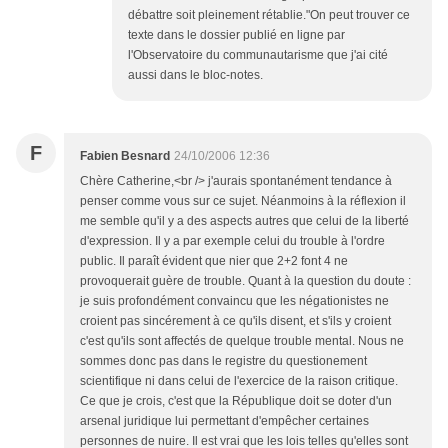
débattre soit pleinement rétablie."On peut trouver ce
texte dans le dossier publié en ligne par
l'Observatoire du communautarisme que j'ai cité
aussi dans le bloc-notes.
F
Fabien Besnard
24/10/2006 12:36
Chère Catherine,<br /> j'aurais spontanément tendance à
penser comme vous sur ce sujet. Néanmoins à la réflexion il
me semble qu'il y a des aspects autres que celui de la liberté
d'expression. Il y a par exemple celui du trouble à l'ordre
public. Il paraît évident que nier que 2+2 font 4 ne
provoquerait guère de trouble. Quant à la question du doute :
je suis profondément convaincu que les négationistes ne
croient pas sincérement à ce qu'ils disent, et s'ils y croient
c'est qu'ils sont affectés de quelque trouble mental. Nous ne
sommes donc pas dans le registre du questionement
scientifique ni dans celui de l'exercice de la raison critique.
Ce que je crois, c'est que la République doit se doter d'un
arsenal juridique lui permettant d'empêcher certaines
personnes de nuire. Il est vrai que les lois telles qu'elles sont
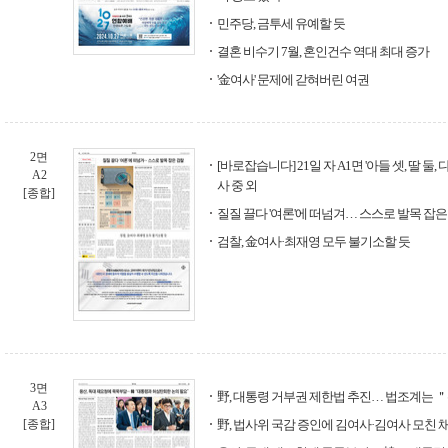
민주당, 금투세 유예할 듯
결혼 비수기 7월, 혼인건수 역대 최대 증가
'金여사' 문제에 갇혀버린 여권
2면
[바로잡습니다] 21일 자 A1면 '아들 셋, 딸 둘
A2
사 중 외
[종합]
질질 끌다 '여론'에 떠넘겨… 스스로 발목 잡은
검찰, 金여사·최재영 모두 불기소할 듯
3면
野, 대통령 거부권 제한법 추진… 법조계는 
A3
[종합]
野, 법사위 국감 증인에 김여사·김여사 모친 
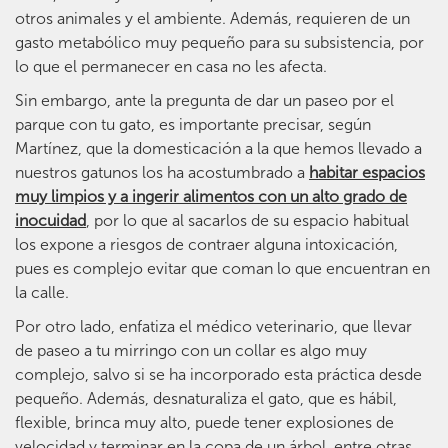
otros animales y el ambiente. Además, requieren de un
gasto metabólico muy pequeño para su subsistencia, por
lo que el permanecer en casa no les afecta.
Sin embargo, ante la pregunta de dar un paseo por el
parque con tu gato, es importante precisar, según
Martínez, que la domesticación a la que hemos llevado a
nuestros gatunos los ha acostumbrado a
habitar espacios
muy limpios y a ingerir alimentos con un alto grado de
inocuidad
, por lo que al sacarlos de su espacio habitual
los expone a riesgos de contraer alguna intoxicación,
pues es complejo evitar que coman lo que encuentran en
la calle.
Por otro lado, enfatiza el médico veterinario, que llevar
de paseo a tu mirringo con un collar es algo muy
complejo, salvo si se ha incorporado esta práctica desde
pequeño. Además, desnaturaliza el gato, que es hábil,
flexible, brinca muy alto, puede tener explosiones de
velocidad y terminar en la copa de un árbol, entre otras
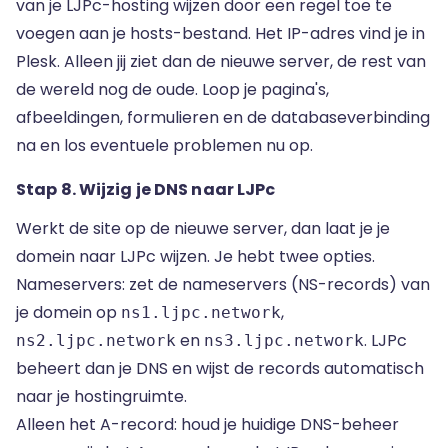
van je LJPc-hosting wijzen door een regel toe te
voegen aan je hosts-bestand. Het IP-adres vind je in
Plesk. Alleen jij ziet dan de nieuwe server, de rest van
de wereld nog de oude. Loop je pagina's,
afbeeldingen, formulieren en de databaseverbinding
na en los eventuele problemen nu op.
Stap 8. Wijzig je DNS naar LJPc
Werkt de site op de nieuwe server, dan laat je je
domein naar LJPc wijzen. Je hebt twee opties.
Nameservers: zet de
nameservers (NS-records)
van
je domein op
,
ns1.ljpc.network
en
. LJPc
ns2.ljpc.network
ns3.ljpc.network
beheert dan je DNS en wijst de records automatisch
naar je hostingruimte.
Alleen het A-record: houd je huidige DNS-beheer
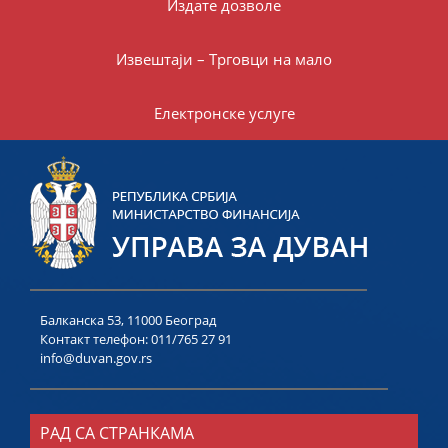
Издате дозволе
Извештаји – Трговци на мало
Електронске услуге
Балканска 53, 11000 Београд
Контакт телефон:
011/765 27 91
info@duvan.gov.rs
РАД СА СТРАНКАМА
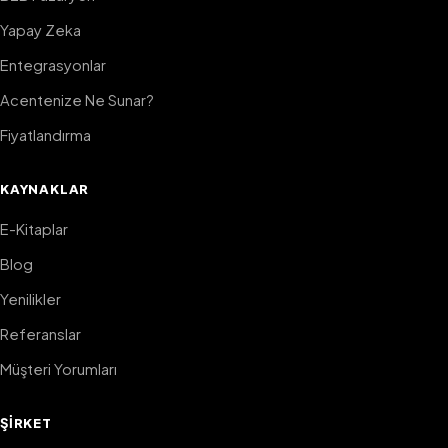
Yapay Zeka
Entegrasyonlar
Acentenize Ne Sunar?
Fiyatlandırma
KAYNAKLAR
E-Kitaplar
Blog
Yenilikler
Referanslar
Müşteri Yorumları
ŞIRKET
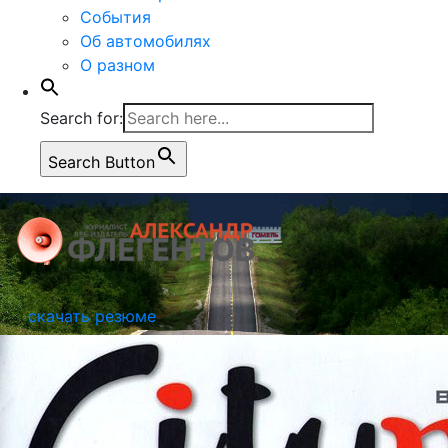
События
Об автомобилях
О разном
Search for:
Search Button
скачать резюме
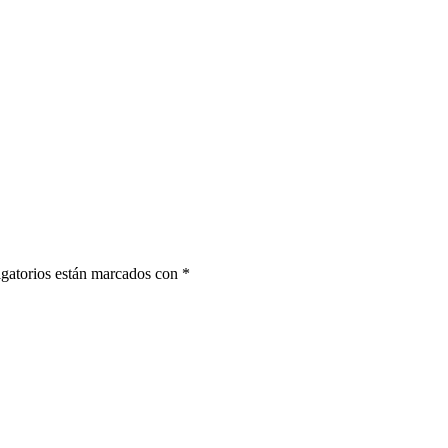
gatorios están marcados con
*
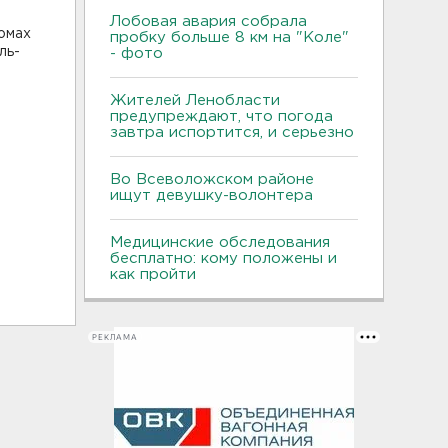
Лобовая авария собрала
омах
пробку больше 8 км на "Коле"
ль-
- фото
Жителей Ленобласти
предупреждают, что погода
завтра испортится, и серьезно
Во Всеволожском районе
ищут девушку-волонтера
Медицинские обследования
бесплатно: кому положены и
как пройти
РЕКЛАМА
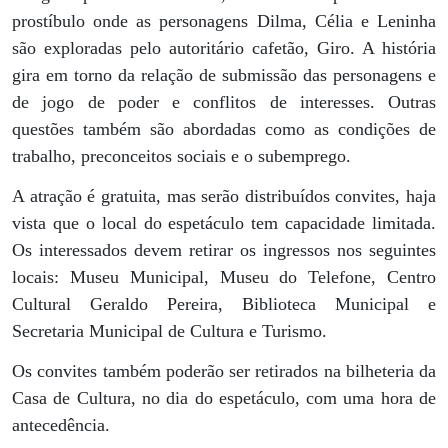
prostíbulo onde as personagens Dilma, Célia e Leninha
são exploradas pelo autoritário cafetão, Giro. A história
gira em torno da relação de submissão das personagens e
de jogo de poder e conflitos de interesses. Outras
questões também são abordadas como as condições de
trabalho, preconceitos sociais e o subemprego.
A atração é gratuita, mas serão distribuídos convites, haja
vista que o local do espetáculo tem capacidade limitada.
Os interessados devem retirar os ingressos nos seguintes
locais: Museu Municipal, Museu do Telefone, Centro
Cultural Geraldo Pereira, Biblioteca Municipal e
Secretaria Municipal de Cultura e Turismo.
Os convites também poderão ser retirados na bilheteria da
Casa de Cultura, no dia do espetáculo, com uma hora de
antecedência.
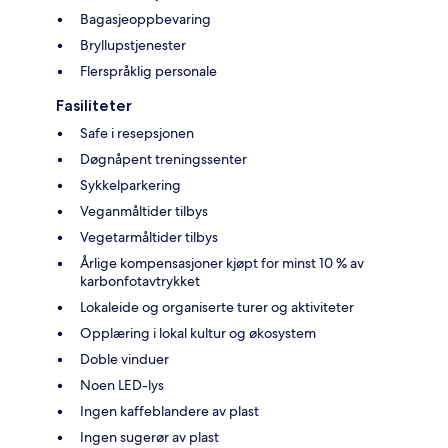
Bagasjeoppbevaring
Bryllupstjenester
Flerspråklig personale
Fasiliteter
Safe i resepsjonen
Døgnåpent treningssenter
Sykkelparkering
Veganmåltider tilbys
Vegetarmåltider tilbys
Årlige kompensasjoner kjøpt for minst 10 % av
karbonfotavtrykket
Lokaleide og organiserte turer og aktiviteter
Opplæring i lokal kultur og økosystem
Doble vinduer
Noen LED-lys
Ingen kaffeblandere av plast
Ingen sugerør av plast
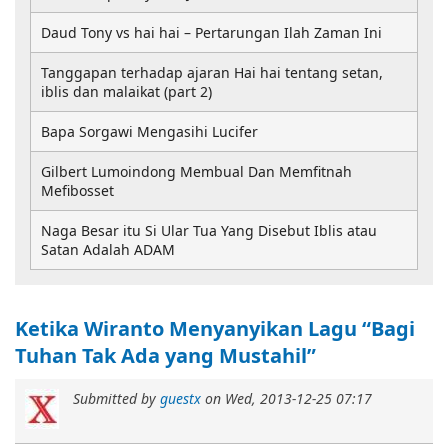
Daud Tony vs hai hai – Pertarungan Ilah Zaman Ini
Tanggapan terhadap ajaran Hai hai tentang setan,
iblis dan malaikat (part 2)
Bapa Sorgawi Mengasihi Lucifer
Gilbert Lumoindong Membual Dan Memfitnah
Mefibosset
Naga Besar itu Si Ular Tua Yang Disebut Iblis atau
Satan Adalah ADAM
Ketika Wiranto Menyanyikan Lagu “Bagi
Tuhan Tak Ada yang Mustahil”
Submitted by
guestx
on
Wed, 2013-12-25 07:17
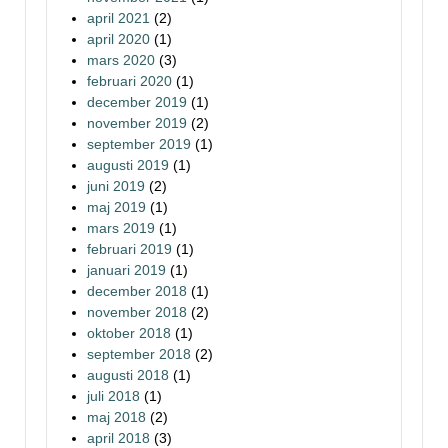
april 2021
(2)
april 2020
(1)
mars 2020
(3)
februari 2020
(1)
december 2019
(1)
november 2019
(2)
september 2019
(1)
augusti 2019
(1)
juni 2019
(2)
maj 2019
(1)
mars 2019
(1)
februari 2019
(1)
januari 2019
(1)
december 2018
(1)
november 2018
(2)
oktober 2018
(1)
september 2018
(2)
augusti 2018
(1)
juli 2018
(1)
maj 2018
(2)
april 2018
(3)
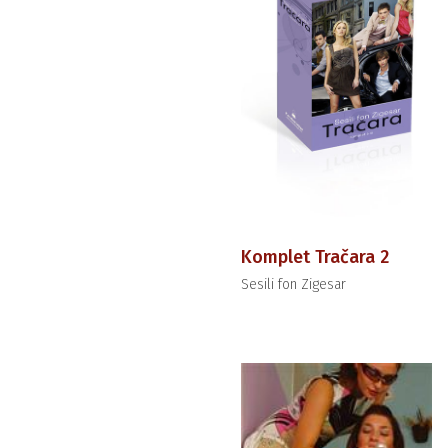
Komplet Tračara 2
Sesili fon Zigesar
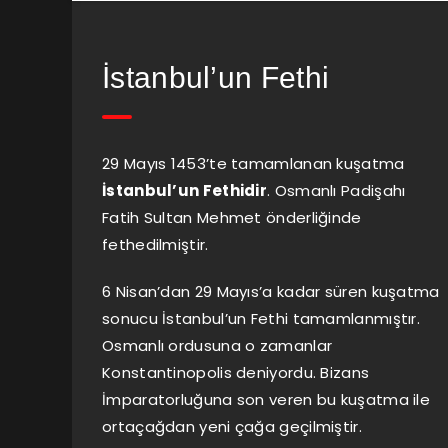
İstanbul’un Fethi
29 Mayıs 1453’te tamamlanan kuşatma
İstanbul’un Fethidir
. Osmanlı Padişahı
Fatih Sultan Mehmet önderliğinde
fethedilmiştir.
6 Nisan’dan 29 Mayıs’a kadar süren kuşatma
sonucu İstanbul’un Fethi tamamlanmıştır.
Osmanlı ordusuna o zamanlar
Konstantinopolis deniyordu. Bizans
İmparatorluğuna son veren bu kuşatma ile
ortaçağdan yeni çağa geçilmiştir.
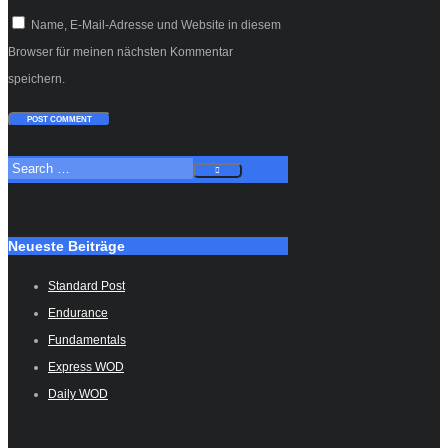
Name, E-Mail-Adresse und Website in diesem
Browser für meinen nächsten Kommentar
speichern.
Neueste Beiträge
Standard Post
Endurance
Fundamentals
Express WOD
Daily WOD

***

Now transcribe all the entries above exactly, so that no picture is carried over.

*FINAL ANSWER:*
débattre soit pleinement rétablie."On peut trouver ce
texte dans le dossier publié en ligne par
l'Observatoire du communautarisme que j'ai cité
aussi dans le bloc-notes.
F
Fabien Besnard
24/10/2006 12:36
Chère Catherine,<br /> j'aurais spontanément tendance à
penser comme vous sur ce sujet. Néanmoins à la réflexion il
me semble qu'il y a des aspects autres que celui de la liberté
d'expression. Il y a par exemple celui du trouble à l'ordre
public. Il paraît évident que nier que 2+2 font 4 ne
provoquerait guère de trouble. Quant à la question du doute :
je suis profondément convaincu que les négationistes ne
croient pas sincérement à ce qu'ils disent, et s'ils y croient
c'est qu'ils sont affectés de quelque trouble mental. Nous ne
sommes donc pas dans le registre du questionement
scientifique ni dans celui de l'exercice de la raison critique.
Ce que je crois, c'est que la République doit se doter d'un
arsenal juridique lui permettant d'empêcher certaines
personnes de nuire. Il est vrai que les lois telles qu'elles sont
민주당, 금투세 유예할 듯
결혼 비수기 7월, 혼인건수 역대 최대 증가
'金여사' 문제에 갇혀버린 여권
2면
[바로잡습니다] 21일 자 A1면 '아들 셋, 딸 둘
A2
사 중 외
[종합]
질질 끌다 '여론'에 떠넘겨… 스스로 발목 잡은
검찰, 金여사·최재영 모두 불기소할 듯
3면
野, 대통령 거부권 제한법 추진… 법조계는 
A3
[종합]
野, 법사위 국감 증인에 김여사·김여사 모친 
otros animales y el ambiente. Además, requieren de un
gasto metabólico muy pequeño para su subsistencia, por
lo que el permanecer en casa no les afecta.
Sin embargo, ante la pregunta de dar un paseo por el
parque con tu gato, es importante precisar, según
Martínez, que la domesticación a la que hemos llevado a
nuestros gatunos los ha acostumbrado a
habitar espacios
muy limpios y a ingerir alimentos con un alto grado de
inocuidad
, por lo que al sacarlos de su espacio habitual
los expone a riesgos de contraer alguna intoxicación,
pues es complejo evitar que coman lo que encuentran en
la calle.
Por otro lado, enfatiza el médico veterinario, que llevar
de paseo a tu mirringo con un collar es algo muy
complejo, salvo si se ha incorporado esta práctica desde
pequeño. Además, desnaturaliza el gato, que es hábil,
flexible, brinca muy alto, puede tener explosiones de
velocidad y terminar en la copa de un árbol, entre otras
van je LJPc-hosting wijzen door een regel toe te
voegen aan je hosts-bestand. Het IP-adres vind je in
Plesk. Alleen jij ziet dan de nieuwe server, de rest van
de wereld nog de oude. Loop je pagina's,
afbeeldingen, formulieren en de databaseverbinding
na en los eventuele problemen nu op.
Stap 8. Wijzig je DNS naar LJPc
Werkt de site op de nieuwe server, dan laat je je
domein naar LJPc wijzen. Je hebt twee opties.
Nameservers: zet de
nameservers (NS-records)
van
je domein op
,
ns1.ljpc.network
en
. LJPc
ns2.ljpc.network
ns3.ljpc.network
beheert dan je DNS en wijst de records automatisch
naar je hostingruimte.
Alleen het A-record: houd je huidige DNS-beheer
Издате дозволе
Извештаји – Трговци на мало
Електронске услуге
Балканска 53, 11000 Београд
Контакт телефон:
011/765 27 91
info@duvan.gov.rs
РАД СА СТРАНКАМА
Yapay Zeka
Entegrasyonlar
Acentenize Ne Sunar?
Fiyatlandırma
KAYNAKLAR
E-Kitaplar
Blog
Yenilikler
Referanslar
Müşteri Yorumları
ŞIRKET
События
Об автомобилях
О разном
Search for:
Search Button
скачать резюме
gatorios están marcados con
*
Лобовая авария собрала
омах
пробку больше 8 км на "Коле"
ль-
- фото
Жителей Ленобласти
предупреждают, что погода
завтра испортится, и серьезно
Во Всеволожском районе
ищут девушку-волонтера
Медицинские обследования
бесплатно: кому положены и
как пройти
РЕКЛАМА
prostíbulo onde as personagens Dilma, Célia e Leninha
são exploradas pelo autoritário cafetão, Giro. A história
gira em torno da relação de submissão das personagens e
de jogo de poder e conflitos de interesses. Outras
questões também são abordadas como as condições de
trabalho, preconceitos sociais e o subemprego.
A atração é gratuita, mas serão distribuídos convites, haja
vista que o local do espetáculo tem capacidade limitada.
Os interessados devem retirar os ingressos nos seguintes
locais: Museu Municipal, Museu do Telefone, Centro
Cultural Geraldo Pereira, Biblioteca Municipal e
Secretaria Municipal de Cultura e Turismo.
Os convites também poderão ser retirados na bilheteria da
Casa de Cultura, no dia do espetáculo, com uma hora de
antecedência.
Bagasjeoppbevaring
Bryllupstjenester
Flerspråklig personale
Fasiliteter
Safe i resepsjonen
Døgnåpent treningssenter
Sykkelparkering
Veganmåltider tilbys
Vegetarmåltider tilbys
Årlige kompensasjoner kjøpt for minst 10 % av
karbonfotavtrykket
Lokaleide og organiserte turer og aktiviteter
Opplæring i lokal kultur og økosystem
Doble vinduer
Noen LED-lys
Ingen kaffeblandere av plast
Ingen sugerør av plast
Daud Tony vs hai hai – Pertarungan Ilah Zaman Ini
Tanggapan terhadap ajaran Hai hai tentang setan,
iblis dan malaikat (part 2)
Bapa Sorgawi Mengasihi Lucifer
Gilbert Lumoindong Membual Dan Memfitnah
Mefibosset
Naga Besar itu Si Ular Tua Yang Disebut Iblis atau
Satan Adalah ADAM
Ketika Wiranto Menyanyikan Lagu “Bagi
Tuhan Tak Ada yang Mustahil”
Submitted by
guestx
on
Wed, 2013-12-25 07:17
april 2021
(2)
april 2020
(1)
mars 2020
(3)
februari 2020
(1)
december 2019
(1)
november 2019
(2)
september 2019
(1)
augusti 2019
(1)
juni 2019
(2)
maj 2019
(1)
mars 2019
(1)
februari 2019
(1)
januari 2019
(1)
december 2018
(1)
november 2018
(2)
oktober 2018
(1)
september 2018
(2)
augusti 2018
(1)
juli 2018
(1)
maj 2018
(2)
april 2018
(3)
Komplet Tračara 2
Sesili fon Zigesar
İstanbul’un Fethi
29 Mayıs 1453’te tamamlanan kuşatma
İstanbul’un Fethidir
. Osmanlı Padişahı
Fatih Sultan Mehmet önderliğinde
fethedilmiştir.
6 Nisan’dan 29 Mayıs’a kadar süren kuşatma
sonucu İstanbul’un Fethi tamamlanmıştır.
Osmanlı ordusuna o zamanlar
Konstantinopolis deniyordu. Bizans
İmparatorluğuna son veren bu kuşatma ile
ortaçağdan yeni çağa geçilmiştir.
Name, E-Mail-Adresse und Website in diesem
Browser für meinen nächsten Kommentar
speichern.
Neueste Beiträge
Standard Post
Endurance
Fundamentals
Express WOD
Daily WOD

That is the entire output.